WORK INSTRUCTION.
Take the lines below beginning at the line that has "The Nobel Prize" and stopping after the line that has "Impact Report", and print them exactly as they are, with no other lines.

*** Opening DATA ***

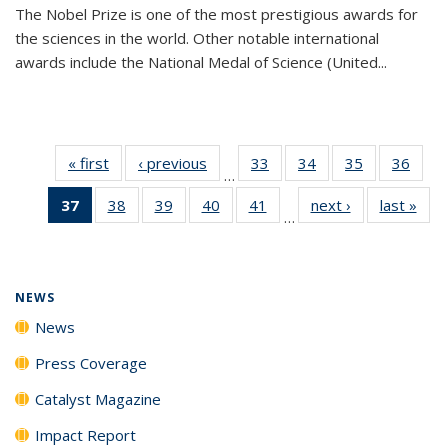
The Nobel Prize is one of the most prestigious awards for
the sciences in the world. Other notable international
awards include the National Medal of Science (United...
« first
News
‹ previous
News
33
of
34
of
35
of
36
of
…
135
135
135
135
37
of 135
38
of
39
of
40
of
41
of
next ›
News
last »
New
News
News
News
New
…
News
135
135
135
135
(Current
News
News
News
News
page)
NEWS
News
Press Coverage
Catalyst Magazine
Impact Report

*** Closing DATA ***
*** Opening DATA ***

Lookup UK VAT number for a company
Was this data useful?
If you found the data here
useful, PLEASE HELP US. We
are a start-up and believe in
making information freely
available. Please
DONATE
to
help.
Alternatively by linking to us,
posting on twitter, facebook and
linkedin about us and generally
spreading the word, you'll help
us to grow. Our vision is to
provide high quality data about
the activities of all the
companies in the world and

*** Closing DATA ***

SOLUTION.
The Nobel Prize is one of the most prestigious awards for
the sciences in the world. Other notable international
awards include the National Medal of Science (United...
« first
News
‹ previous
News
33
of
34
of
35
of
36
of
…
135
135
135
135
37
of 135
38
of
39
of
40
of
41
of
next ›
News
last »
New
News
News
News
New
…
News
135
135
135
135
(Current
News
News
News
News
page)
NEWS
News
Press Coverage
Catalyst Magazine
Impact Report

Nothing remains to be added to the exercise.